■ **EXTRACTED INFORMATION**:
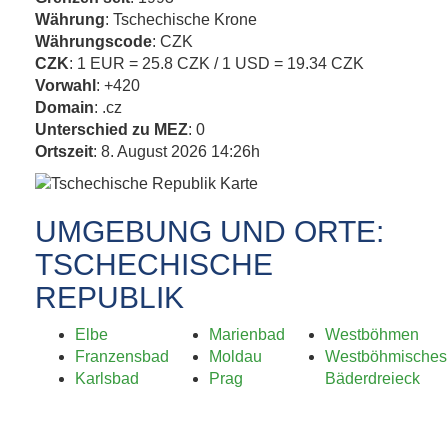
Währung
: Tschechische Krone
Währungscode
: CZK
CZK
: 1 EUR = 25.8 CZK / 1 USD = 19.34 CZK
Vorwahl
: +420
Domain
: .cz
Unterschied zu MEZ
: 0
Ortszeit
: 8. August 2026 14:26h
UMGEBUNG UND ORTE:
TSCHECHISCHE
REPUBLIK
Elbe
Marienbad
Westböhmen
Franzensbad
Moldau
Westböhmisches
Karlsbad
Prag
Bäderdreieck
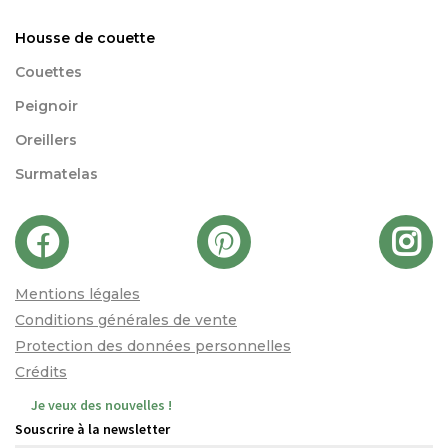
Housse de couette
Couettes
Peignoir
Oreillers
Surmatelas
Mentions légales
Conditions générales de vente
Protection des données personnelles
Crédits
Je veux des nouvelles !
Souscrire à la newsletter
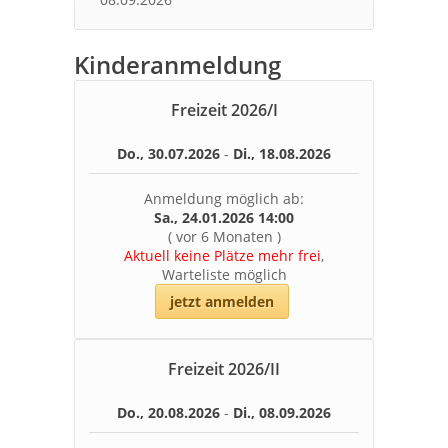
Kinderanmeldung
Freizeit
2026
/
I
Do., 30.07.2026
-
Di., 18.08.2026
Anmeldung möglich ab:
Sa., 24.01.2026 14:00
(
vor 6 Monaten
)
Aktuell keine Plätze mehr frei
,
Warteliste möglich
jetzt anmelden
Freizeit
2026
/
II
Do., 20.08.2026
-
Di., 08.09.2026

...

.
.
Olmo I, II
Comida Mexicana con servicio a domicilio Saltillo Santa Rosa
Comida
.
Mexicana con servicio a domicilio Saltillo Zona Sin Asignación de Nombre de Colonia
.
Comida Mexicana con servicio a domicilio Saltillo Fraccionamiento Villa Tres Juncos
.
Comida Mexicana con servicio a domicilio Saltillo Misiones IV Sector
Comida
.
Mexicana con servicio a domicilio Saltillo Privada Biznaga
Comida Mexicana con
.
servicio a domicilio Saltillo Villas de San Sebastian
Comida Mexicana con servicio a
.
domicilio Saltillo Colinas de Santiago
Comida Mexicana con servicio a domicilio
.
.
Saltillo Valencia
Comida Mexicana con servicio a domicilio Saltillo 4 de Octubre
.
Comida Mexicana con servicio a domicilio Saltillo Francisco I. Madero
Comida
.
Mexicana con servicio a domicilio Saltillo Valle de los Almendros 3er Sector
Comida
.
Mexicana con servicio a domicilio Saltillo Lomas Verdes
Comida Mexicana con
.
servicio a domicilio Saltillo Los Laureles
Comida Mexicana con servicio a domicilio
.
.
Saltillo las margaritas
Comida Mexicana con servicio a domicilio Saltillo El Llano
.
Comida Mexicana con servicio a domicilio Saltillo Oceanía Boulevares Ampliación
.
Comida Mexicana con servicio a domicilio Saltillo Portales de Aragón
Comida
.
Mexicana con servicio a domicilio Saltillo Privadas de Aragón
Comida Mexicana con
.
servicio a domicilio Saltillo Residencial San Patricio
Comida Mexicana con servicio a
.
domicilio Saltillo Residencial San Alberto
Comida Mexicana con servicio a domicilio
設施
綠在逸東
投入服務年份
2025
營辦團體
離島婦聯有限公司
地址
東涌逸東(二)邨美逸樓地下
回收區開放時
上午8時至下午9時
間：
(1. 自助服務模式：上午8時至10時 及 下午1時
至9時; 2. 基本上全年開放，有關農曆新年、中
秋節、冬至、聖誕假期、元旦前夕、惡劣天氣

--

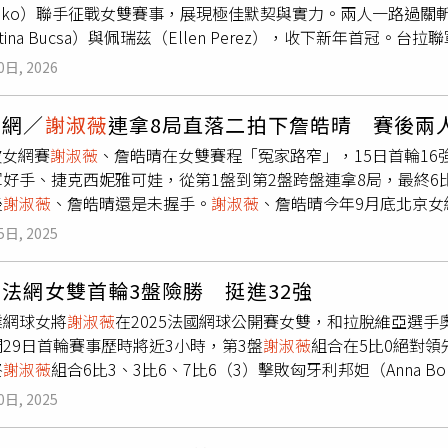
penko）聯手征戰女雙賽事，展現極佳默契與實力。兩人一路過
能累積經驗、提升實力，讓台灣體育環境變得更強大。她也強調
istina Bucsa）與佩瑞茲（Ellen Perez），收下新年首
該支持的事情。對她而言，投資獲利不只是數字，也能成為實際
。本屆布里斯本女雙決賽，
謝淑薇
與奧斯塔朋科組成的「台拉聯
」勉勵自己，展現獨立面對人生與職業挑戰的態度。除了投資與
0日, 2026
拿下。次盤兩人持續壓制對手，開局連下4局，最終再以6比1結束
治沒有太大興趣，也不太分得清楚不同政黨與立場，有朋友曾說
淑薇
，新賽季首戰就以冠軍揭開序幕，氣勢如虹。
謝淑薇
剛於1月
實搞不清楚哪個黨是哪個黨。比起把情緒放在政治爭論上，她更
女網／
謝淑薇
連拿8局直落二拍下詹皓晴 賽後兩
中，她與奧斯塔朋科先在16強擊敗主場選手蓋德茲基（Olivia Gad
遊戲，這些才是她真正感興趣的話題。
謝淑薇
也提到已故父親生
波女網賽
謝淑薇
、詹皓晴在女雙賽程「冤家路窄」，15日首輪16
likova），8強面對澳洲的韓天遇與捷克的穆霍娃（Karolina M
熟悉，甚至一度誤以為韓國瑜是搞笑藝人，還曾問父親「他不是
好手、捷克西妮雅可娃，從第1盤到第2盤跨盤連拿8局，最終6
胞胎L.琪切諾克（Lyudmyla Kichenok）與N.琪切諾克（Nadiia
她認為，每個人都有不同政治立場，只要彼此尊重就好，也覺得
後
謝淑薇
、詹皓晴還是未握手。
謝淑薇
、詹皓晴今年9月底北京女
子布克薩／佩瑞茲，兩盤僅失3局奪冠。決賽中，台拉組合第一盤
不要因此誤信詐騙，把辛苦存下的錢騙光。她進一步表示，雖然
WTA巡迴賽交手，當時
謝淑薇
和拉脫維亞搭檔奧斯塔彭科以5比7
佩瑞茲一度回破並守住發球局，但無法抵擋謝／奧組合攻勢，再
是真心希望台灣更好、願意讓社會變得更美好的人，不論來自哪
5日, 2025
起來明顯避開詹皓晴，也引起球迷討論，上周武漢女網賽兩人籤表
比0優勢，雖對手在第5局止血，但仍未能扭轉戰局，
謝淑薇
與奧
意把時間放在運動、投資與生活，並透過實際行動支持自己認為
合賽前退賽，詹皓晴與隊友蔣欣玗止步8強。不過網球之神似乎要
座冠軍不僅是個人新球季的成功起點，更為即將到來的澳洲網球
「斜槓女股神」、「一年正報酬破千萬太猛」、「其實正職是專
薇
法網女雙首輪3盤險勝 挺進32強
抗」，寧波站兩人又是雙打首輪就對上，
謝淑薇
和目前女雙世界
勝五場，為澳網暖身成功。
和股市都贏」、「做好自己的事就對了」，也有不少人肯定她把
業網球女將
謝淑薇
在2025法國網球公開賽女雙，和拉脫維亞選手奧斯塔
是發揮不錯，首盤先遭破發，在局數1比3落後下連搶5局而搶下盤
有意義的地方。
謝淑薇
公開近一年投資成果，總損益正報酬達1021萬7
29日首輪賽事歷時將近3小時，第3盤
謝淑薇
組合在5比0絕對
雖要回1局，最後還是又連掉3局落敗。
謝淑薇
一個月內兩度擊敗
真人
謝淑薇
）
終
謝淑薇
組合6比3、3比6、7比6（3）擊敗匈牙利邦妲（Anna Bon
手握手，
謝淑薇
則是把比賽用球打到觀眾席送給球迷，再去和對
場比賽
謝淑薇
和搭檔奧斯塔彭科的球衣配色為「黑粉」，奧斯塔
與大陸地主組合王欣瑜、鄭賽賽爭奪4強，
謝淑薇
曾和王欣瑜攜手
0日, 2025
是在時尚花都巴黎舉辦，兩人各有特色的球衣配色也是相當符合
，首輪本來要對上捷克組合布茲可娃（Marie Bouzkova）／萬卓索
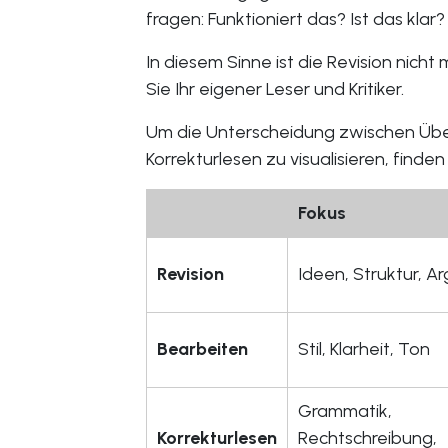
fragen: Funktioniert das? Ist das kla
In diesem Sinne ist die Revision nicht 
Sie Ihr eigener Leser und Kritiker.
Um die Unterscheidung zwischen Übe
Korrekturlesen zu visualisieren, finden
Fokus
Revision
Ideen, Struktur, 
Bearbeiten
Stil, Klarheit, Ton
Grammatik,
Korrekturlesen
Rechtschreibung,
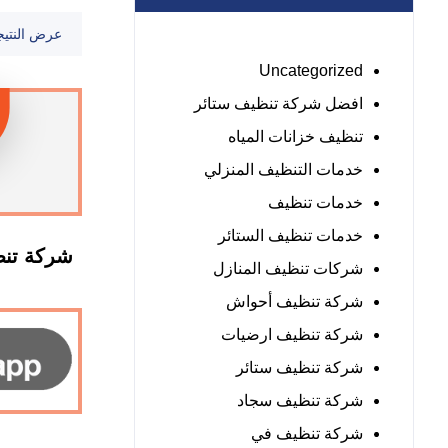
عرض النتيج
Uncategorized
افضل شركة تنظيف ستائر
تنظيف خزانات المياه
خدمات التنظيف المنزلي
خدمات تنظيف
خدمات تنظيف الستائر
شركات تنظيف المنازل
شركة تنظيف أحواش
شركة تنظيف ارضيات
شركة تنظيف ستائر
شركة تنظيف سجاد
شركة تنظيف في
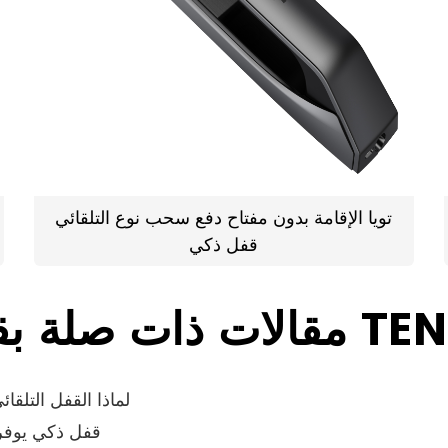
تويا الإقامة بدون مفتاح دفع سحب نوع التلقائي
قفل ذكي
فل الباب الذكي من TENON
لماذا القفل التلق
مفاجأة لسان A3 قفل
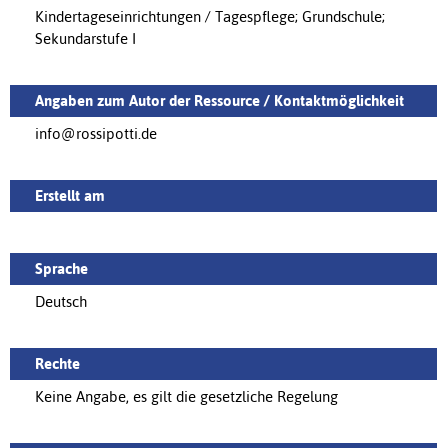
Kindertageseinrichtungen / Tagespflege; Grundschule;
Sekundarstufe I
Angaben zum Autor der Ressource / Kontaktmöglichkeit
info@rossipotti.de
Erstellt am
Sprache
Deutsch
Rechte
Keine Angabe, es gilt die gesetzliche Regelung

■ **TASK ITEM**: The output is the stretch above from the line with "شركة تنظيف ارضيات" through the line with "Keine Angabe, es", copied word for word with both ends kept and every picture dropped.

■ **TASK RESULT**:
شركة تنظيف ارضيات
شركة تنظيف ستائر
شركة تنظيف سجاد
شركة تنظيف في
تويا الإقامة بدون مفتاح دفع سحب نوع التلقائي
قفل ذكي
فل الباب الذكي من TENON
لماذا القفل التلق
مفاجأة لسان A3 قفل
Kindertageseinrichtungen / Tagespflege; Grundschule;
Sekundarstufe I
Angaben zum Autor der Ressource / Kontaktmöglichkeit
info@rossipotti.de
Erstellt am
Sprache
Deutsch
Rechte
Keine Angabe, es gilt die gesetzliche Regelung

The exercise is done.